Proteinasen sind in der Distelpflanze, insbesondere in den Stempeln, wahrscheinlich in Form von Zymogenen vorhanden, so dass die Gerinnungsaktivität des Extrakts mit der Zeit nach der Extraktion zunimmt.
Zymogene oder Proenzyme sind inaktive Enzymvorstufen.

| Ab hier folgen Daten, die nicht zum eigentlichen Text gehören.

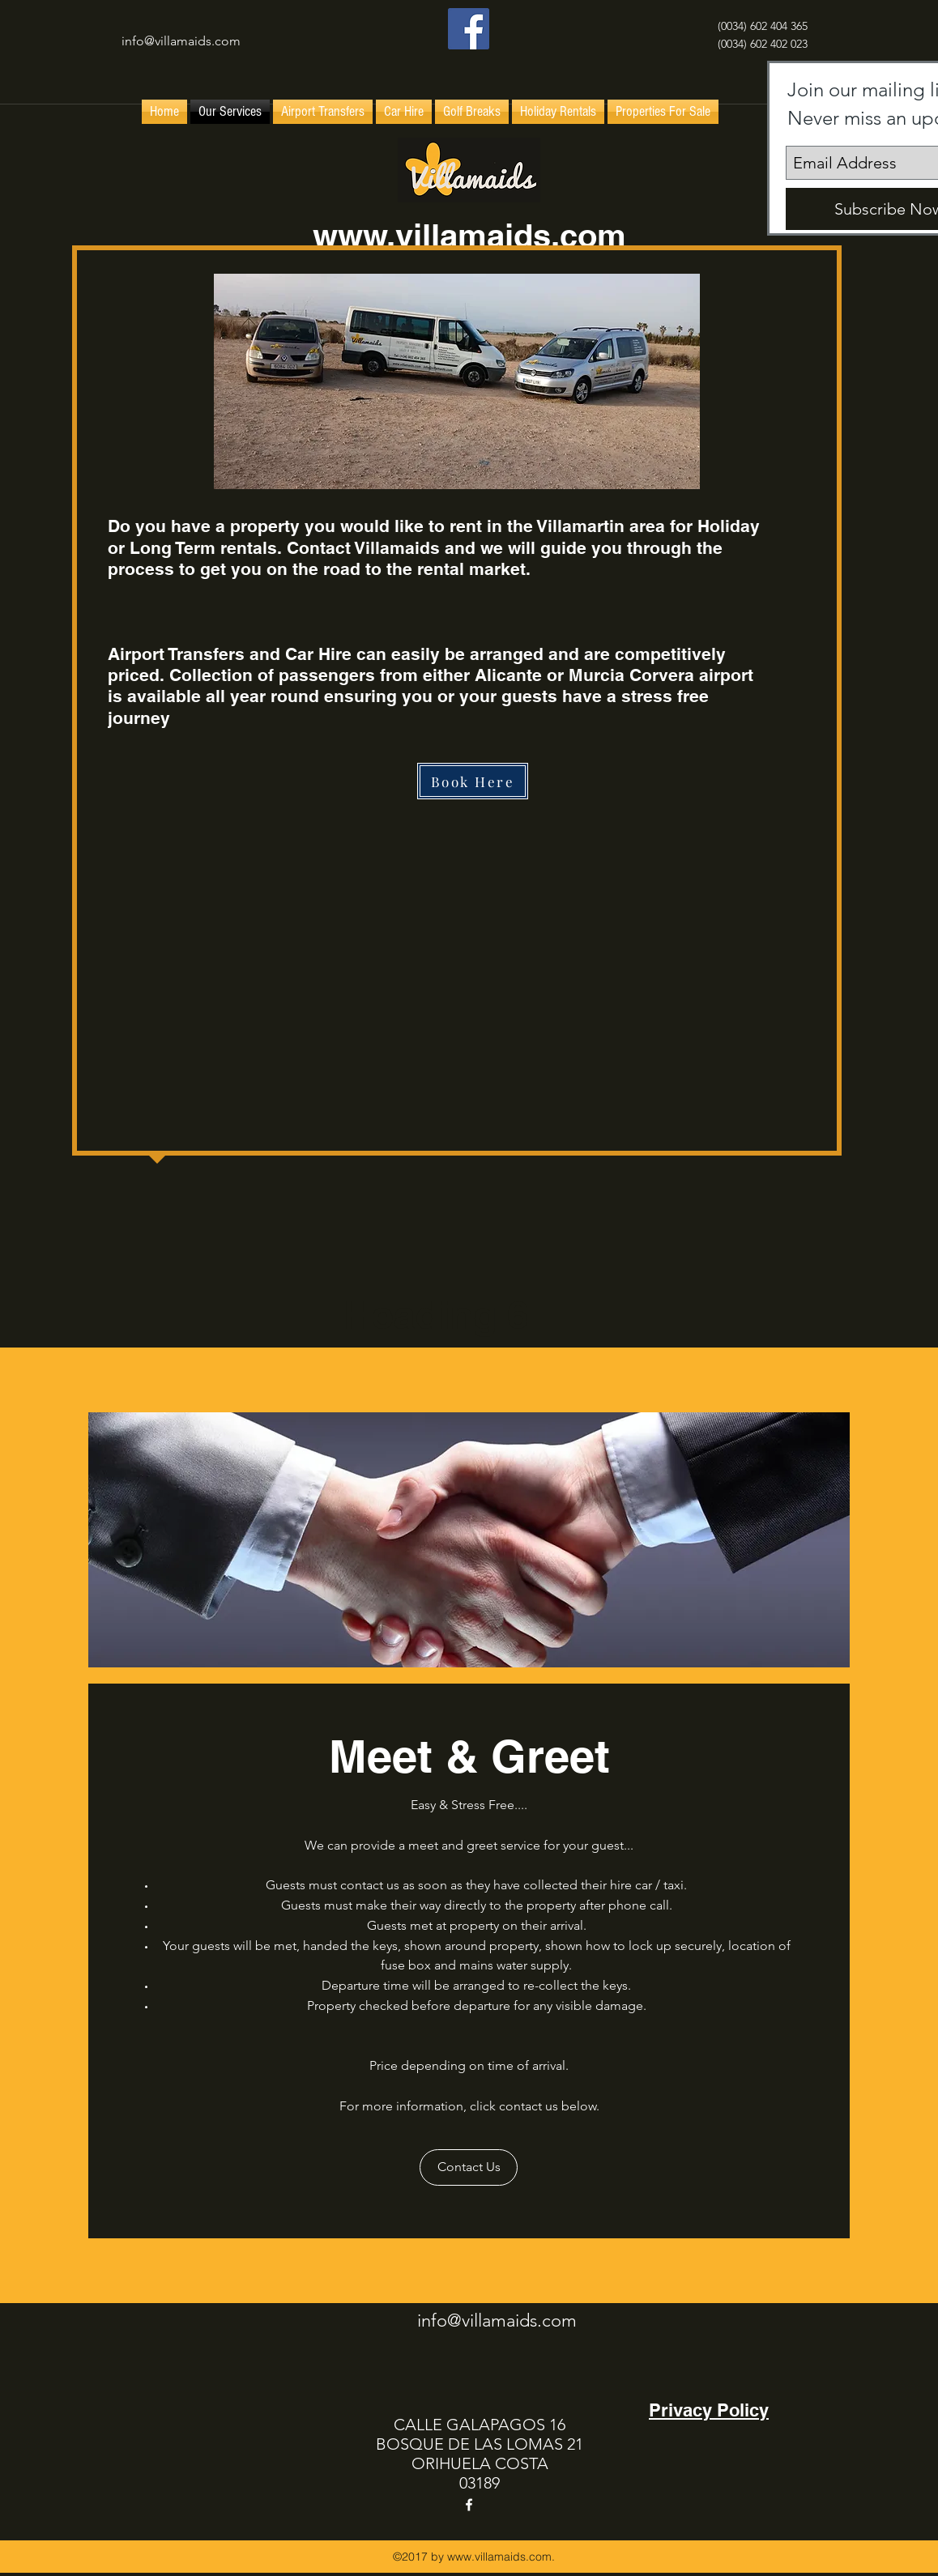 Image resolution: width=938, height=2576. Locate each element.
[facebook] (468, 28)
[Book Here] (472, 781)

Im Gegensatz zu Apoenzymen werden sie durch Proteasen (Proteolyse) oder das Enzym selbst (Autoproteolyse) in die aktive Form überführt.
Aktive Distelextrakte weisen nur zwei Proteinasen auf, obwohl kürzlich ein Verfahren entwickelt wurde, bei dem der Distelrohextrakt mit (NH₄)₂SO₄ (Ammoniumsulfat – E 517) in unterschiedlichen Mengen behandelt wird, um die Rückgewinnung von drei Proteinasen zu ermöglichen, wodurch die Gerinnungsfähigkeit des Labs erhöht und gleichzeitig seine proteolytische Aktivität verringert wird.“
Hinweise:
Das in Deutschland bei Käsereibedarf Leidinger angebotene Distellab enthält ebenfalls Salz.
Einige Informationen besagen, dass es bis zu eine Nacht dauern kann bis die Milch dickgelegt ist, wenn die verwendeten Disteln alt waren? Bei der Verwendung von pflanzlichem Lab kann es also bis zu 24 Stunden dauern, bis der Käsebruch fest wird.